## EXERCISE
Search the listing below for the word "순천흥신소" and copy each line where it appears.

<<<<

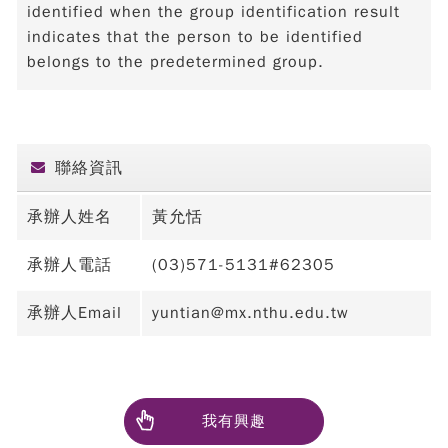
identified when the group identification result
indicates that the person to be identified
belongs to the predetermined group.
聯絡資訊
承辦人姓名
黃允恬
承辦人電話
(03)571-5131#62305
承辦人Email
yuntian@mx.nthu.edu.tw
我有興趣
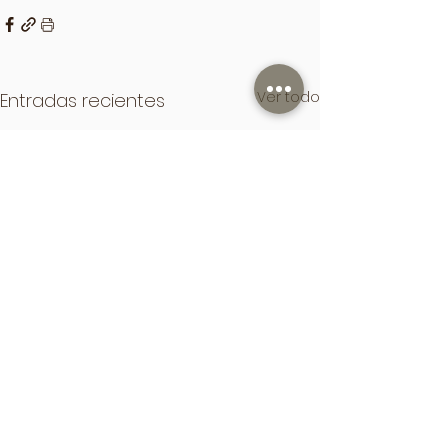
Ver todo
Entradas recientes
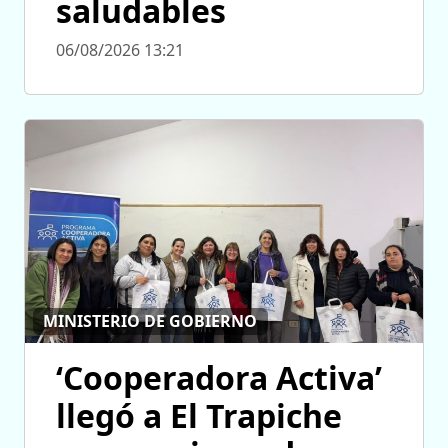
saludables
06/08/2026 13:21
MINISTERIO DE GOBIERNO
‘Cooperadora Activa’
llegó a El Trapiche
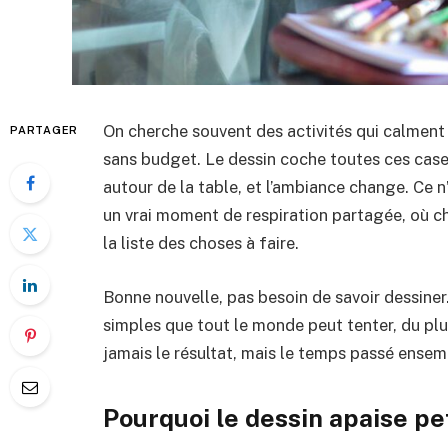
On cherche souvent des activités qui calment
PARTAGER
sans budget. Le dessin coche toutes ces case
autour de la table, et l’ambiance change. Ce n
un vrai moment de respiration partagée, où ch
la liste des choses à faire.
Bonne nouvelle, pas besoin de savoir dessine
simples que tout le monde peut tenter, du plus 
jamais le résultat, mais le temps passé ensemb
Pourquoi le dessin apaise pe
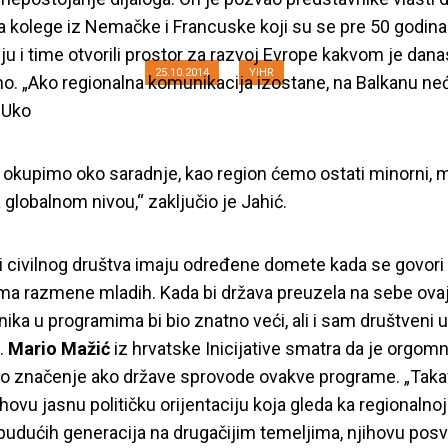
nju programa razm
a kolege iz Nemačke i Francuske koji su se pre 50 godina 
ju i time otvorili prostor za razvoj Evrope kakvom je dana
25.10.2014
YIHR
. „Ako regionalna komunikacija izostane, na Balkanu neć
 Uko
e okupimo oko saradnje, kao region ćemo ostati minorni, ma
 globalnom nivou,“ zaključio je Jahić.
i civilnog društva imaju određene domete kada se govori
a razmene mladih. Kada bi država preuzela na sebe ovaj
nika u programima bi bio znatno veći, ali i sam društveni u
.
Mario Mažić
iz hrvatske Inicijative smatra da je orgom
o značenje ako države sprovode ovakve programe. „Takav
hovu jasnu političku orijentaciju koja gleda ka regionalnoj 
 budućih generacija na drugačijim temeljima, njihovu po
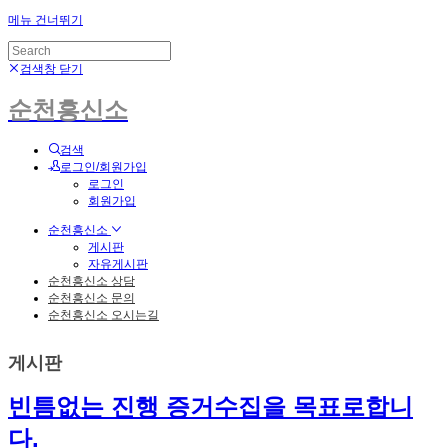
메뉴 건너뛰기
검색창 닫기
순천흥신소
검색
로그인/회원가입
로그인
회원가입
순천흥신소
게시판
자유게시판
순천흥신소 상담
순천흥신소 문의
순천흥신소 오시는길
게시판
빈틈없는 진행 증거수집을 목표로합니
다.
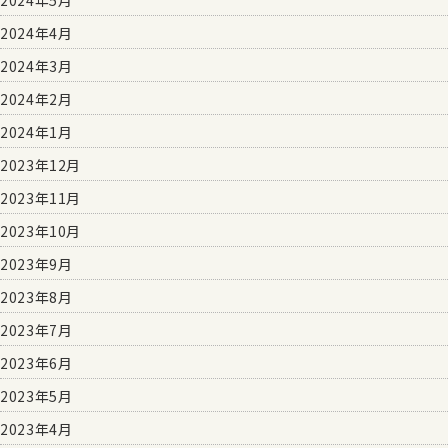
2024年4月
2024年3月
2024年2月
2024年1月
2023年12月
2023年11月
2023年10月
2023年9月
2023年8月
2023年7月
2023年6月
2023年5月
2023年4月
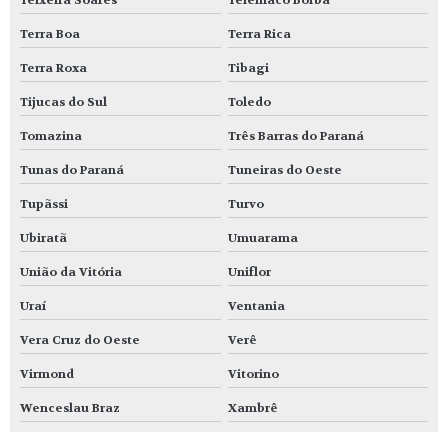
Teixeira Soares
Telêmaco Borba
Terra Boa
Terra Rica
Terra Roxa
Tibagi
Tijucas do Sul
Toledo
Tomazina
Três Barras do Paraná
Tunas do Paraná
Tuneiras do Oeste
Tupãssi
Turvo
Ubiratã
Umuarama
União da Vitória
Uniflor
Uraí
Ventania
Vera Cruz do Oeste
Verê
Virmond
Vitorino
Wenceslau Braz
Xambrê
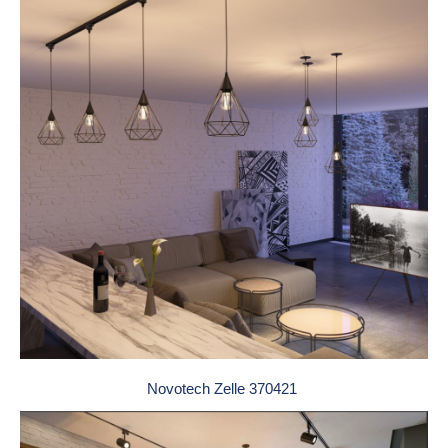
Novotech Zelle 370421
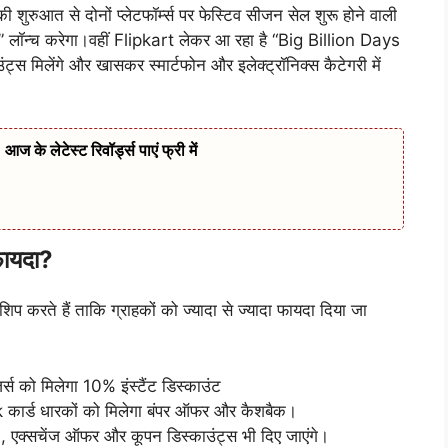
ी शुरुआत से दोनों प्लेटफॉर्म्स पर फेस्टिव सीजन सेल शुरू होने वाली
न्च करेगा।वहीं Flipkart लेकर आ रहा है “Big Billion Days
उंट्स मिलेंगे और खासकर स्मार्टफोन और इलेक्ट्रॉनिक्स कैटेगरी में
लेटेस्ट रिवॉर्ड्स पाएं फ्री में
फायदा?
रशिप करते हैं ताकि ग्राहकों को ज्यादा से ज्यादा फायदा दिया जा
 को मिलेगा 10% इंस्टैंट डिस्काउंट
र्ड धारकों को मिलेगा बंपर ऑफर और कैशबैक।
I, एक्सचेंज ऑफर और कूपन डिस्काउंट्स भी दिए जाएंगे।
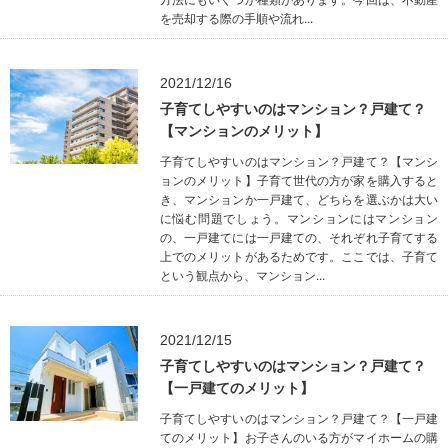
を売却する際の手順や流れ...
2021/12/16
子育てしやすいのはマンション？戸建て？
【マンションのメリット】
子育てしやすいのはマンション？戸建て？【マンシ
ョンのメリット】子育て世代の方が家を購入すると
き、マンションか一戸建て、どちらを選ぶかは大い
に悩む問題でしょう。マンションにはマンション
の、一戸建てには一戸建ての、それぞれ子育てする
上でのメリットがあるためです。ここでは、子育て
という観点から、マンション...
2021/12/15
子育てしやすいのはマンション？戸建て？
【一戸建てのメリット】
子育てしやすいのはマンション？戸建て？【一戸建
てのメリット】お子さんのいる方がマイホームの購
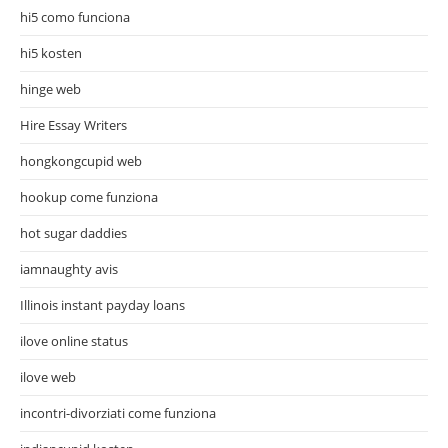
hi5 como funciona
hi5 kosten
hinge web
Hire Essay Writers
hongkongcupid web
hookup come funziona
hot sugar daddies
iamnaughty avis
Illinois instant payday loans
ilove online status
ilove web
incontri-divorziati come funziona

>>>>

## OUTPUT
순천흥신소
순천흥신소
순천흥신소 상담
순천흥신소 문의
순천흥신소 오시는길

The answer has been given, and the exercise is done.